Ketamine therapy is potentially 'revolutionary' depression treatment, researcher says

Jayesh Kamath, MD, PhD, a professor of psychiatry at the University of Connecticut in Mansfield, said that use of ketamine as a treatment for mental health is "revolutionary for [the field of psychiatry]," CT Insider reported May 22.

There are clinics that currently use intravenously-administered ketamine as a depression treatment, though it is considered off-label.

In 2009, the FDA approved esketamine, a nasal spray developed from ketamine, to be used in conjunction with an oral antidepressant for patients with treatment-resistant depression. The esketamine works almost immediately. 

However, ketamine has addictive properties with unregulated use, due to its dissociative and hallucinative properties that include euphoria.

Dr. Kamath argues that the side effects may be worth it for patients who have struggled with a lifetime of severe depression, considering it works within days or hours, compared to antidepressants that take four to six weeks to work, or may not work for a particular patient at all.

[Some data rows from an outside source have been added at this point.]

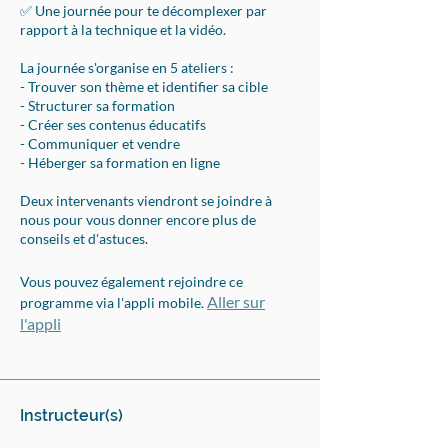
✅ Une journée pour te décomplexer par
rapport à la technique et la vidéo.
La journée s'organise en 5 ateliers :
- Trouver son thème et identifier sa cible
- Structurer sa formation
- Créer ses contenus éducatifs
- Communiquer et vendre
- Héberger sa formation en ligne
Deux intervenants viendront se joindre à
nous pour vous donner encore plus de
Vous pouvez également rejoindre ce
Aller sur
programme via l'appli mobile.
l'appli
Instructeur(s)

"[If] they're on multiple medications, and still sometimes end up in the hospital, if a person like that gets better with the medication, even with some dissociative effects, and stays better, can come off of their medications, no hospitalizations and a good level of functioning?" he told CT Insider.

Dr. Kamath and his team at the University of Connecticut are conducting studies to create compounds of esketamine that don't have any hallucinative properties.